## Exercise brief
Could you restate every record below word for word?
┏━━
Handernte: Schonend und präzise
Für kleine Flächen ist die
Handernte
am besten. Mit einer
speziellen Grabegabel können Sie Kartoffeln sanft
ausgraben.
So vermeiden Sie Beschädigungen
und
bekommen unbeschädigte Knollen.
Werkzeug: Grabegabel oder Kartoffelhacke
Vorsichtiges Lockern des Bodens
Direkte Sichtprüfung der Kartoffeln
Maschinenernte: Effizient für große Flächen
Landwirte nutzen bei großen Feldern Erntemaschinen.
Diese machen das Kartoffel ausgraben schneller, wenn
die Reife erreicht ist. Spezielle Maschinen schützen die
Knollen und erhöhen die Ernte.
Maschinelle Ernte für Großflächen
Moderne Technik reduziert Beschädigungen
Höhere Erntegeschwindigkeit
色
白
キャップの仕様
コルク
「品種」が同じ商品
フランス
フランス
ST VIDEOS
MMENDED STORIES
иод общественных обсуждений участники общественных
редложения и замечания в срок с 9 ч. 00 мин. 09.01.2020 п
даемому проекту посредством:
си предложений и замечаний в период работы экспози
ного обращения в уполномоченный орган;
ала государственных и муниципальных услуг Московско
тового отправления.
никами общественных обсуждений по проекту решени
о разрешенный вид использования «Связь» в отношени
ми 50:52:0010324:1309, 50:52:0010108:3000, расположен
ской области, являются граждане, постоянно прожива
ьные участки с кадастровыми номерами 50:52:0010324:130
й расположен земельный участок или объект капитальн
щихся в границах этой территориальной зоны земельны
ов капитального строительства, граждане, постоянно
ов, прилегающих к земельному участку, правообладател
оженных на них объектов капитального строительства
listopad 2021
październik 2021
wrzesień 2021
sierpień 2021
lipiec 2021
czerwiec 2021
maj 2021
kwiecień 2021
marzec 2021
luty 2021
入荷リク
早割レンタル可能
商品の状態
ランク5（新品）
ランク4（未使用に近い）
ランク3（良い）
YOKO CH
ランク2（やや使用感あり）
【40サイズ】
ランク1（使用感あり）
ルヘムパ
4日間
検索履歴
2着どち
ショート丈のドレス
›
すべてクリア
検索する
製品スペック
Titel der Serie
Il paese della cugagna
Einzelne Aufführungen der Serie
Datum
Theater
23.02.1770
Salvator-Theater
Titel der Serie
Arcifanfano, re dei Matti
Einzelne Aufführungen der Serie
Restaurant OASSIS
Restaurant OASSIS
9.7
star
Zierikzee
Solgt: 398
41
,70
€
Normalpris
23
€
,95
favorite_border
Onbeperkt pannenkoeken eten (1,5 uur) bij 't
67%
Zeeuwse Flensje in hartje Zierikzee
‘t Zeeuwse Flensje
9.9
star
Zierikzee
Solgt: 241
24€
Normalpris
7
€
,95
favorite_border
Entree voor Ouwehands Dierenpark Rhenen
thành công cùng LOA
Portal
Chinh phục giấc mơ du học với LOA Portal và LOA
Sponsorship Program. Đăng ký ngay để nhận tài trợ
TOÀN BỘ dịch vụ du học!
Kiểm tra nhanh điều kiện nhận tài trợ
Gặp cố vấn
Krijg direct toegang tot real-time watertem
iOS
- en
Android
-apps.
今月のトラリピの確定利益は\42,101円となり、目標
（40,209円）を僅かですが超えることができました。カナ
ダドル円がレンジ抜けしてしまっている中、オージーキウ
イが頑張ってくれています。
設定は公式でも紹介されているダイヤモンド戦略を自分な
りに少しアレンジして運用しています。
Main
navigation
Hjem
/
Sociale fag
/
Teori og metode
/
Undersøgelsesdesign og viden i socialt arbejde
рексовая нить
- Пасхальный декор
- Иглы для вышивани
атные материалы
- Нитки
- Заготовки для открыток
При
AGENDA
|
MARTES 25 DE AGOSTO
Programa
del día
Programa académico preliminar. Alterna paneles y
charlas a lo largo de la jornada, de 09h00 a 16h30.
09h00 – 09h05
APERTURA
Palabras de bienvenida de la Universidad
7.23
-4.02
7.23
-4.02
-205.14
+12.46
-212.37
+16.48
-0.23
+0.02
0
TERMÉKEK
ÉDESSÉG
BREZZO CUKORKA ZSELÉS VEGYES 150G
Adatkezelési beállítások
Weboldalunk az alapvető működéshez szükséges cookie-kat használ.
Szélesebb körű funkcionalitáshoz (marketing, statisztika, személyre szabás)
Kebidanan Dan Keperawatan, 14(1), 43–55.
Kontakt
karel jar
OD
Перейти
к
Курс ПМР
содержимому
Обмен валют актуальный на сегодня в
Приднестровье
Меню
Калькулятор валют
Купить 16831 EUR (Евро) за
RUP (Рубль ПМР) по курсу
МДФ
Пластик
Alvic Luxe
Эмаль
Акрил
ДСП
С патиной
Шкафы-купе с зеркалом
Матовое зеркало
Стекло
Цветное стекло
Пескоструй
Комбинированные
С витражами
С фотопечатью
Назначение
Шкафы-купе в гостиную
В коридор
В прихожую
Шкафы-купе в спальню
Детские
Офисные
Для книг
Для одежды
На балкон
┗━━
## Problem solution
Handernte: Schonend und präzise
Für kleine Flächen ist die
Handernte
am besten. Mit einer
speziellen Grabegabel können Sie Kartoffeln sanft
ausgraben.
So vermeiden Sie Beschädigungen
und
bekommen unbeschädigte Knollen.
Werkzeug: Grabegabel oder Kartoffelhacke
Vorsichtiges Lockern des Bodens
Direkte Sichtprüfung der Kartoffeln
Maschinenernte: Effizient für große Flächen
Landwirte nutzen bei großen Feldern Erntemaschinen.
Diese machen das Kartoffel ausgraben schneller, wenn
die Reife erreicht ist. Spezielle Maschinen schützen die
Knollen und erhöhen die Ernte.
Maschinelle Ernte für Großflächen
Moderne Technik reduziert Beschädigungen
Höhere Erntegeschwindigkeit
色
白
キャップの仕様
コルク
「品種」が同じ商品
フランス
フランス
ST VIDEOS
MMENDED STORIES
иод общественных обсуждений участники общественных
редложения и замечания в срок с 9 ч. 00 мин. 09.01.2020 п
даемому проекту посредством:
си предложений и замечаний в период работы экспози
ного обращения в уполномоченный орган;
ала государственных и муниципальных услуг Московско
тового отправления.
никами общественных обсуждений по проекту решени
о разрешенный вид использования «Связь» в отношени
ми 50:52:0010324:1309, 50:52:0010108:3000, расположен
ской области, являются граждане, постоянно прожива
ьные участки с кадастровыми номерами 50:52:0010324:130
й расположен земельный участок или объект капитальн
щихся в границах этой территориальной зоны земельны
ов капитального строительства, граждане, постоянно
ов, прилегающих к земельному участку, правообладател
оженных на них объектов капитального строительства
listopad 2021
październik 2021
wrzesień 2021
sierpień 2021
lipiec 2021
czerwiec 2021
maj 2021
kwiecień 2021
marzec 2021
luty 2021
入荷リク
早割レンタル可能
商品の状態
ランク5（新品）
ランク4（未使用に近い）
ランク3（良い）
YOKO CH
ランク2（やや使用感あり）
【40サイズ】
ランク1（使用感あり）
ルヘムパ
4日間
検索履歴
2着どち
ショート丈のドレス
›
すべてクリア
検索する
製品スペック
Titel der Serie
Il paese della cugagna
Einzelne Aufführungen der Serie
Datum
Theater
23.02.1770
Salvator-Theater
Titel der Serie
Arcifanfano, re dei Matti
Einzelne Aufführungen der Serie
Restaurant OASSIS
Restaurant OASSIS
9.7
star
Zierikzee
Solgt: 398
41
,70
€
Normalpris
23
€
,95
favorite_border
Onbeperkt pannenkoeken eten (1,5 uur) bij 't
67%
Zeeuwse Flensje in hartje Zierikzee
‘t Zeeuwse Flensje
9.9
star
Zierikzee
Solgt: 241
24€
Normalpris
7
€
,95
favorite_border
Entree voor Ouwehands Dierenpark Rhenen
thành công cùng LOA
Portal
Chinh phục giấc mơ du học với LOA Portal và LOA
Sponsorship Program. Đăng ký ngay để nhận tài trợ
TOÀN BỘ dịch vụ du học!
Kiểm tra nhanh điều kiện nhận tài trợ
Gặp cố vấn
Krijg direct toegang tot real-time watertem
iOS
- en
Android
-apps.
今月のトラリピの確定利益は\42,101円となり、目標
（40,209円）を僅かですが超えることができました。カナ
ダドル円がレンジ抜けしてしまっている中、オージーキウ
イが頑張ってくれています。
設定は公式でも紹介されているダイヤモンド戦略を自分な
りに少しアレンジして運用しています。
Main
navigation
Hjem
/
Sociale fag
/
Teori og metode
/
Undersøgelsesdesign og viden i socialt arbejde
рексовая нить
- Пасхальный декор
- Иглы для вышивани
атные материалы
- Нитки
- Заготовки для открыток
При
AGENDA
|
MARTES 25 DE AGOSTO
Programa
del día
Programa académico preliminar. Alterna paneles y
charlas a lo largo de la jornada, de 09h00 a 16h30.
09h00 – 09h05
APERTURA
Palabras de bienvenida de la Universidad
7.23
-4.02
7.23
-4.02
-205.14
+12.46
-212.37
+16.48
-0.23
+0.02
0
TERMÉKEK
ÉDESSÉG
BREZZO CUKORKA ZSELÉS VEGYES 150G
Adatkezelési beállítások
Weboldalunk az alapvető működéshez szükséges cookie-kat használ.
Szélesebb körű funkcionalitáshoz (marketing, statisztika, személyre szabás)
Kebidanan Dan Keperawatan, 14(1), 43–55.
Kontakt
karel jar
OD
Перейти
к
Курс ПМР
содержимому
Обмен валют актуальный на сегодня в
Приднестровье
Меню
Калькулятор валют
Купить 16831 EUR (Евро) за
RUP (Рубль ПМР) по курсу
МДФ
Пластик
Alvic Luxe
Эмаль
Акрил
ДСП
С патиной
Шкафы-купе с зеркалом
Матовое зеркало
Стекло
Цветное стекло
Пескоструй
Комбинированные
С витражами
С фотопечатью
Назначение
Шкафы-купе в гостиную
В коридор
В прихожую
Шкафы-купе в спальню
Детские
Офисные
Для книг
Для одежды
На балкон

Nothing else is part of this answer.